[Page-level text extractions]

-*-*-

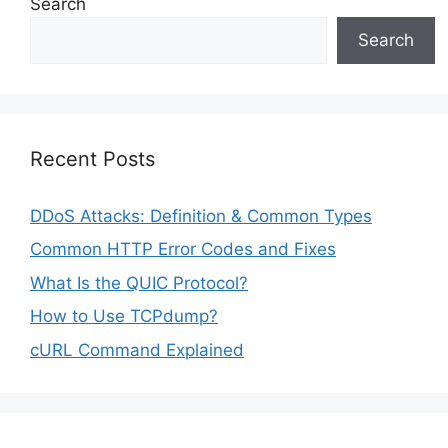
Search
Search
Recent Posts
DDoS Attacks: Definition & Common Types
Common HTTP Error Codes and Fixes
What Is the QUIC Protocol?
How to Use TCPdump?
cURL Command Explained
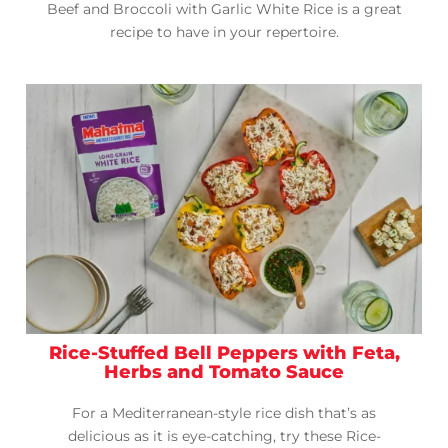
Beef and Broccoli with Garlic White Rice is a great
recipe to have in your repertoire.
Rice-Stuffed Bell Peppers with Feta,
Herbs and Tomato Sauce
For a Mediterranean-style rice dish that’s as
delicious as it is eye-catching, try these Rice-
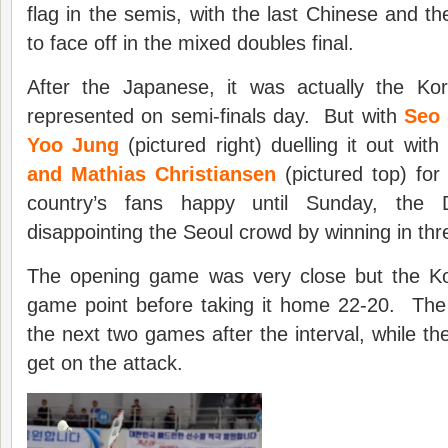
flag in the semis, with the last Chinese and th
to face off in the mixed doubles final.
After the Japanese, it was actually the K
represented on semi-finals day. But with
Seo 
Yoo Jung
(pictured right) duelling it out with
and Mathias Christiansen
(pictured top) for
country’s fans happy until Sunday, the
disappointing the Seoul crowd by winning in th
The opening game was very close but the K
game point before taking it home 22-20. Th
the next two games after the interval, while th
get on the attack.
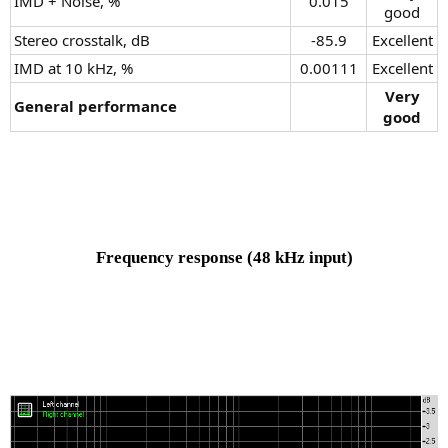
IMD + Noise, %
0.015​
good​
Stereo crosstalk, dB
-85.9​
Excellent​
IMD at 10 kHz, %
0.00111​
Excellent​
Very
General performance
good
Frequency response
(48 kHz input)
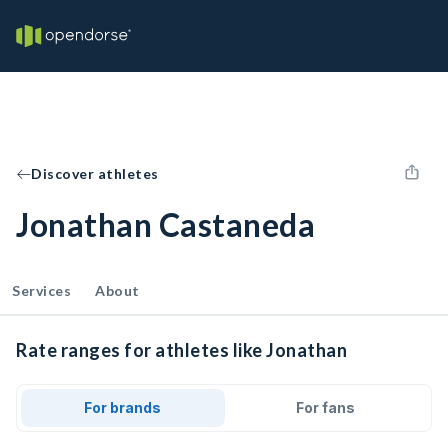
Discover athletes
Jonathan Castaneda
Services
About
Rate ranges for athletes like Jonathan
For brands
For fans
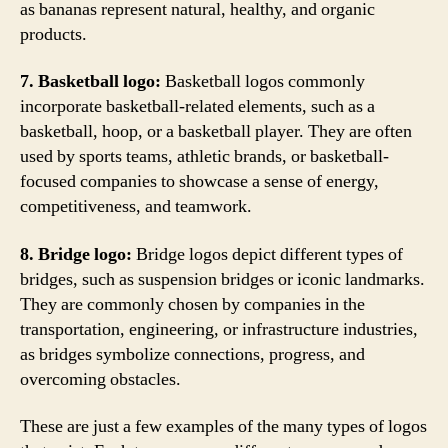
as bananas represent natural, healthy, and organic
products.
7. Basketball logo:
Basketball logos commonly
incorporate basketball-related elements, such as a
basketball, hoop, or a basketball player. They are often
used by sports teams, athletic brands, or basketball-
focused companies to showcase a sense of energy,
competitiveness, and teamwork.
8. Bridge logo:
Bridge logos depict different types of
bridges, such as suspension bridges or iconic landmarks.
They are commonly chosen by companies in the
transportation, engineering, or infrastructure industries,
as bridges symbolize connections, progress, and
overcoming obstacles.
These are just a few examples of the many types of logos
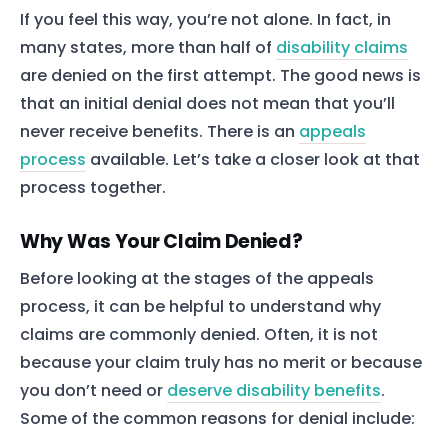
If you feel this way, you’re not alone. In fact, in
many states, more than half of
disability claims
are denied on the first attempt. The good news is
that an initial denial does not mean that you’ll
never receive benefits. There is an
appeals
process
available. Let’s take a closer look at that
process together.
Why Was Your Claim Denied?
Before looking at the stages of the appeals
process, it can be helpful to understand why
claims are commonly denied. Often, it is not
because your claim truly has no merit or because
you don’t need or
deserve disability benefits
.
Some of the common reasons for denial include:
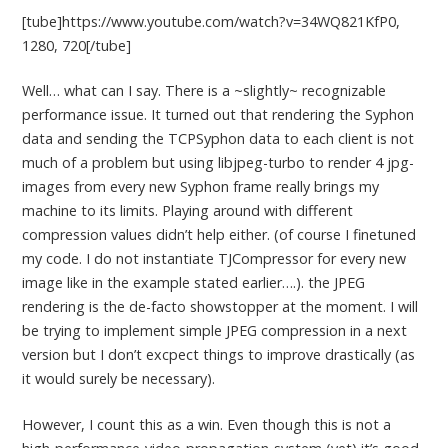
[tube]https://www.youtube.com/watch?v=34WQ821KfP0,
1280, 720[/tube]
Well… what can I say. There is a ~slightly~ recognizable
performance issue. It turned out that rendering the Syphon
data and sending the TCPSyphon data to each client is not
much of a problem but using libjpeg-turbo to render 4 jpg-
images from every new Syphon frame really brings my
machine to its limits. Playing around with different
compression values didn’t help either. (of course I finetuned
my code. I do not instantiate TJCompressor for every new
image like in the example stated earlier….). the JPEG
rendering is the de-facto showstopper at the moment. I will
be trying to implement simple JPEG compression in a next
version but I don’t excpect things to improve drastically (as
it would surely be necessary).
However, I count this as a win. Even though this is not a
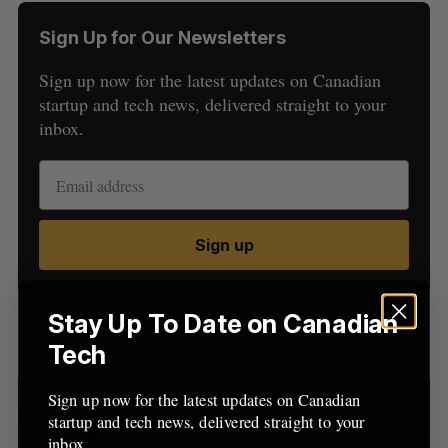
Sign Up for Our Newsletters
Sign up now for the latest updates on Canadian
startup and tech news, delivered straight to your
inbox.
S
e
a
S
R
Sign up
r
E
E
A
S
c
R
E
C
T
h
H
f
Stay Up To Date on Canadian
Latest Posts
o
Tech
r
:
Sign up now for the latest updates on Canadian
startup and tech news, delivered straight to your
inbox.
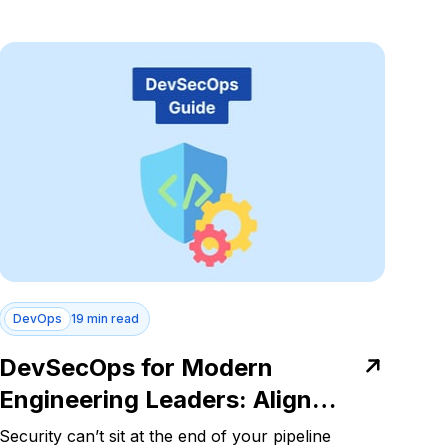
DevOps
19 min read
DevSecOps for Modern
Engineering Leaders: Align
Security with Delivery Velocity
Security can’t sit at the end of your pipeline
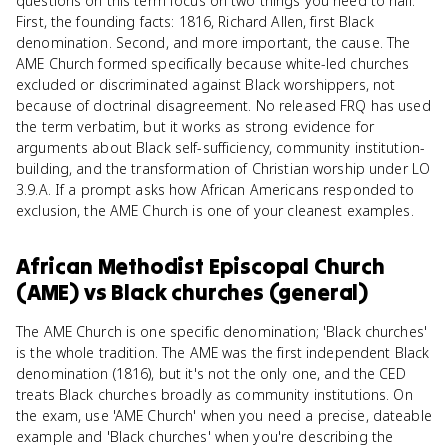
questions on this term focus on two things you need to nail.
First, the founding facts: 1816, Richard Allen, first Black
denomination. Second, and more important, the cause. The
AME Church formed specifically because white-led churches
excluded or discriminated against Black worshippers, not
because of doctrinal disagreement. No released FRQ has used
the term verbatim, but it works as strong evidence for
arguments about Black self-sufficiency, community institution-
building, and the transformation of Christian worship under LO
3.9.A. If a prompt asks how African Americans responded to
exclusion, the AME Church is one of your cleanest examples.
African Methodist Episcopal Church
(AME)
vs
Black churches (general)
The AME Church is one specific denomination; 'Black churches'
is the whole tradition. The AME was the first independent Black
denomination (1816), but it's not the only one, and the CED
treats Black churches broadly as community institutions. On
the exam, use 'AME Church' when you need a precise, dateable
example and 'Black churches' when you're describing the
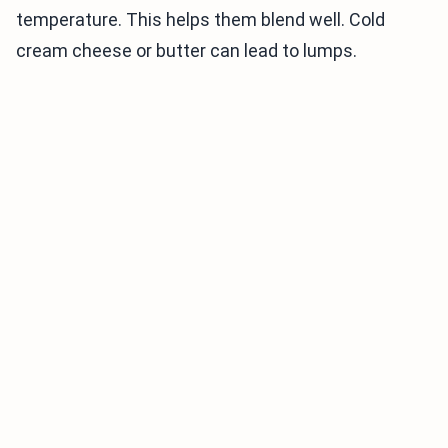
temperature. This helps them blend well. Cold
cream cheese or butter can lead to lumps.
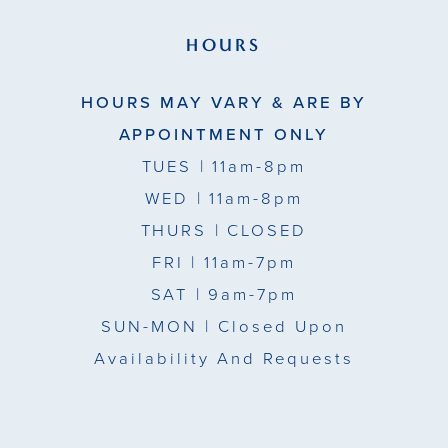
HOURS
HOURS MAY VARY & ARE BY
APPOINTMENT ONLY
TUES
| 11am-8pm
WED
| 11am-8pm
THURS
| CLOSED
FRI
| 11am-7pm
SAT
| 9am-7pm
SUN-MON |
Closed Upon
Availability And Requests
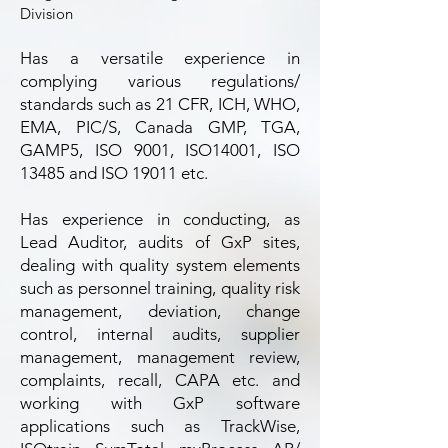
Division
Has a versatile experience in
complying various regulations/
standards such as 21 CFR, ICH, WHO,
EMA, PIC/S, Canada GMP, TGA,
GAMP5, ISO 9001, ISO14001, ISO
13485 and ISO 19011 etc.
Has experience in conducting, as
Lead Auditor, audits of GxP sites,
dealing with quality system elements
such as personnel training, quality risk
management, deviation, change
control, internal audits, supplier
management, management review,
complaints, recall, CAPA etc. and
working with GxP software
applications such as TrackWise,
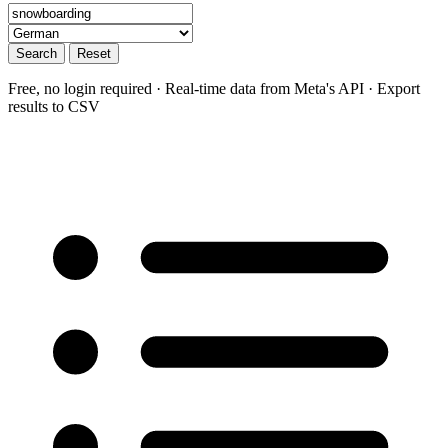
Search
Reset
Free, no login required · Real-time data from Meta's API · Export
results to CSV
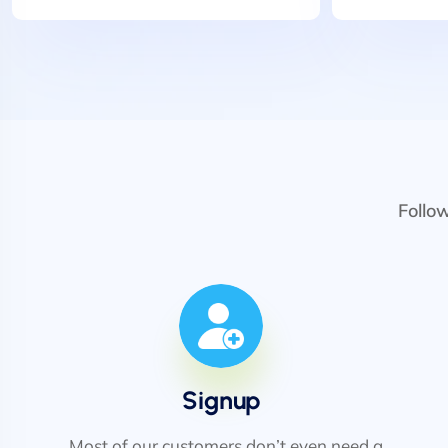
Follo
Signup
Most of our customers don’t even need a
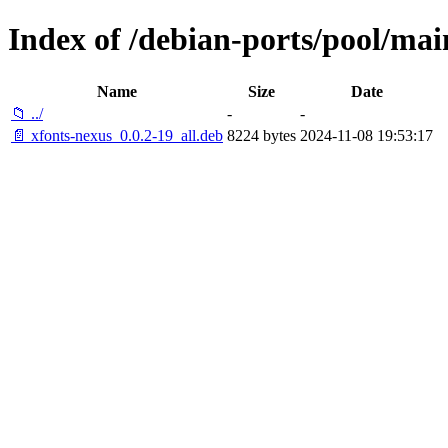
Index of /debian-ports/pool/mai
Name
Size
Date
📁 ../
-
-
📄 xfonts-nexus_0.0.2-19_all.deb
8224 bytes
2024-11-08 19:53:17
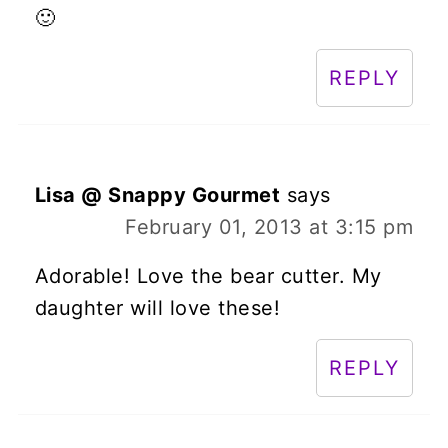
🙂
REPLY
Lisa @ Snappy Gourmet
says
February 01, 2013 at 3:15 pm
Adorable! Love the bear cutter. My
daughter will love these!
REPLY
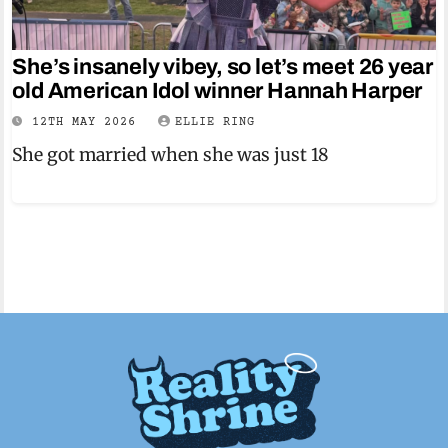
She’s insanely vibey, so let’s meet 26 year
old American Idol winner Hannah Harper
12TH MAY 2026
ELLIE RING
She got married when she was just 18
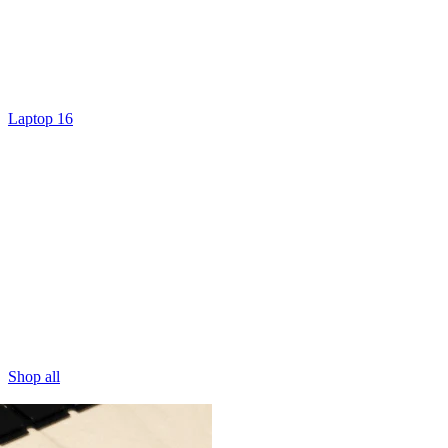
Laptop 16
Shop all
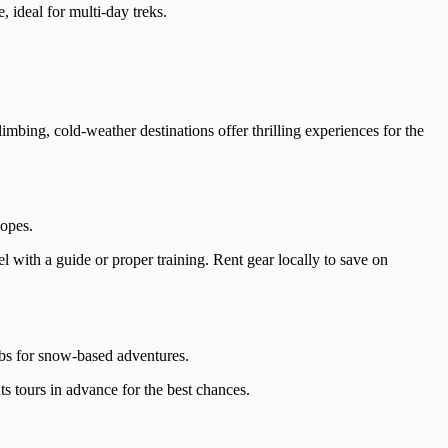
 ideal for multi-day treks.
mbing, cold-weather destinations offer thrilling experiences for the
lopes.
 with a guide or proper training. Rent gear locally to save on
bs for snow-based adventures.
ts tours in advance for the best chances.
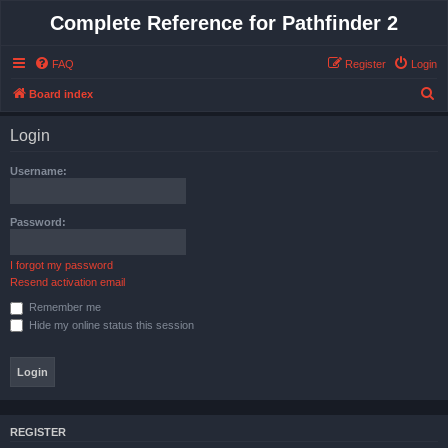
Complete Reference for Pathfinder 2
FAQ
Register
Login
S
Board index
e
Login
a
r
Username:
c
h
Password:
I forgot my password
Resend activation email
Remember me
Hide my online status this session
REGISTER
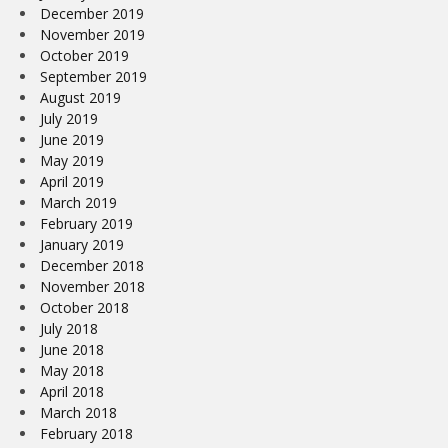
December 2019
November 2019
October 2019
September 2019
August 2019
July 2019
June 2019
May 2019
April 2019
March 2019
February 2019
January 2019
December 2018
November 2018
October 2018
July 2018
June 2018
May 2018
April 2018
March 2018
February 2018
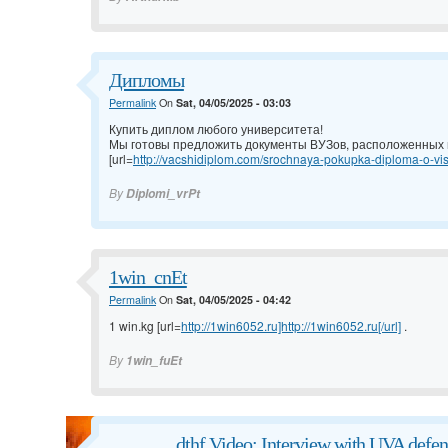
Дипломы
Permalink
On
Sat, 04/05/2025 - 03:03
Купить диплом любого университета!
Мы готовы предложить документы ВУЗов, расположенных н
[url=
http://vacshidiplom.com/srochnaya-pokupka-diploma-o-vis
By
Diplomi_vrPt
1win_cnEt
Permalink
On
Sat, 04/05/2025 - 04:42
1 win.kg [url=
http://1win6052.ru]http://1win6052.ru[/url]
.
By
1win_fuEt
dthf Video: Interview with UVA defen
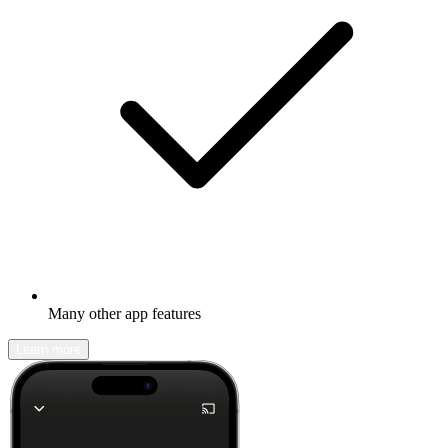
Many other app features
Learn more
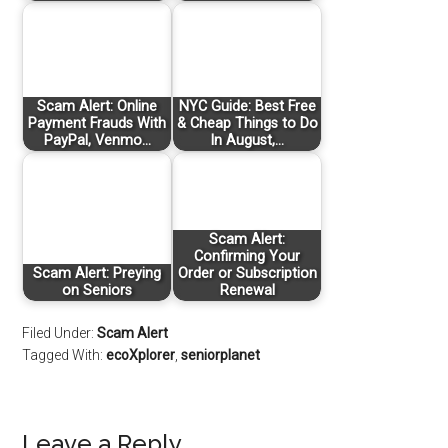
Scam Alert: Online
NYC Guide: Best Free
Payment Frauds With
& Cheap Things to Do
PayPal, Venmo…
In August,…
Scam Alert:
Confirming Your
Scam Alert: Preying
Order or Subscription
on Seniors
Renewal
Filed Under:
Scam Alert
Tagged With:
ecoXplorer
,
seniorplanet
Leave a Reply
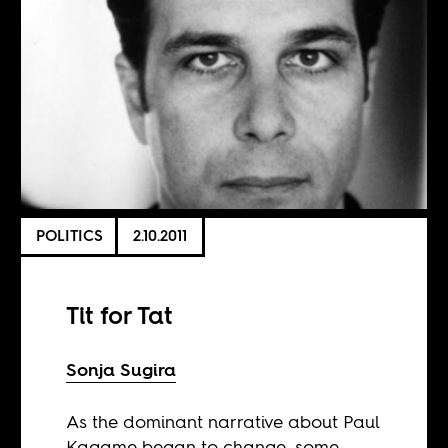
POLITICS
2.10.2011
Tit for Tat
Sonja Sugira
As the dominant narrative about Paul
Kagame began to change, some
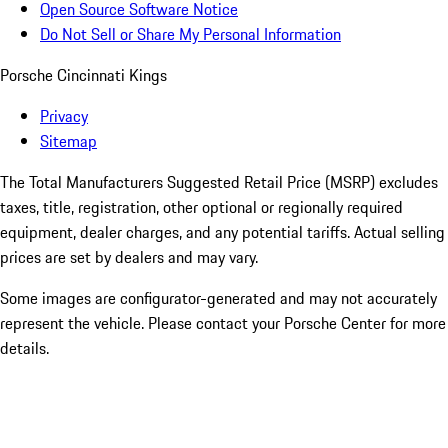
Open Source Software Notice
Do Not Sell or Share My Personal Information
Porsche Cincinnati Kings
Privacy
Sitemap
The Total Manufacturers Suggested Retail Price (MSRP) excludes
taxes, title, registration, other optional or regionally required
equipment, dealer charges, and any potential tariffs. Actual selling
prices are set by dealers and may vary.
Some images are configurator-generated and may not accurately
represent the vehicle. Please contact your Porsche Center for more
details.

-*-*-

**THE PROBLEM:** Whenever a line of the data above includes the word "pictured", copy that line.

**EXERCISE RESPONSE:**
(pictured right) duelling it out with
(pictured top) for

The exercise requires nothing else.